Abdulhaq Shafaq, the Faryab governor, said the attack took place in Shirin Tagab district during a buzkashi game, a traditional sport involving grabbing a dead goat or calf from the ground while riding a horse at full gallop.
“A suicide bomber detonated explosives strapped to his body in a crowd of people who had gathered to watch a buzkashi game today”, Shafaq said. “Thirty eight of our countrymen were injured and three others including one child were martyred in the blast,” he added. Earlier he gave a toll of one killed and 24 wounded.
The governor also said that some of the wounded were in critical condition, and the death toll might rise. There was no immediate claim of responsibility by Taliban or other armed insurgent groups, but the Afghan interior ministry condemned the attack as an “un-Islamic act” carried out by “enemies of peace and stability”, a term often used by government officials to refer to Taliban.
In what analysts describe as a change of approach, Taliban insurgents are now attacking mainly civilian targets in order to inflict as many casualties as they can and create an environment of fear. Violence has risen sharply in recent months as US-led international forces step up their efforts to defeat the Taliban ahead of a gradual, conditions-based withdrawal of foreign troops due to start in July.

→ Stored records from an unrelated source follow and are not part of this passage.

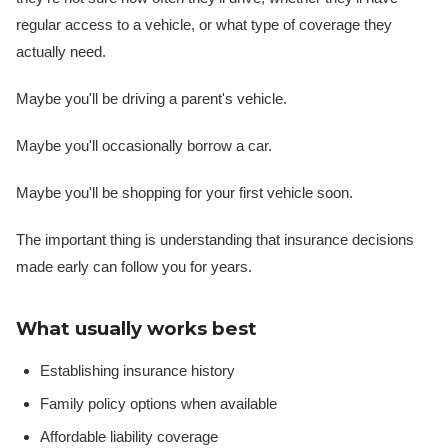
regular access to a vehicle, or what type of coverage they
actually need.
Maybe you'll be driving a parent's vehicle.
Maybe you'll occasionally borrow a car.
Maybe you'll be shopping for your first vehicle soon.
The important thing is understanding that insurance decisions
made early can follow you for years.
What usually works best
Establishing insurance history
Family policy options when available
Affordable liability coverage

There are around 140,000 international troops fighting a bloody insurgency waged by the Taliban since they were ousted in a US-led invasion in late 2001. Meanwhile, a roadside bomb killed nine civilians including women and children when it struck the vehicle they were travelling in eastern Afghanistan on Saturday, provincial police said.
The civilians were driving into Khost city, capital of Khost province, when the blast hit their van, deputy provincial police chief Mohammad Yaqoub Mandozai told AFP. “Three women, four children and two men were killed by the roadside bomb explosion. They were all civilians,” Mandozai said. He blamed the attack on “enemies of Afghanistan” a term often used to refer to Taliban militants who have waged a bloody insurgency against Afghan and foreign forces in Afghanistan.
Home made bombs, or Improvised Explosive Devices, are the weapon of choice for the Taliban insurgents and the main cause of casualties among Afghan and foreign forces. The insurgents also use suicide bombings and rocket attacks. Three rockets were fired into the heart of Kabul Saturday morning, with one landing close to the presidential palace, interior ministry spokesman Zemarai Bashary said.
However, the attack came before the start of the rush hour when the city was almost empty and caused no casualties.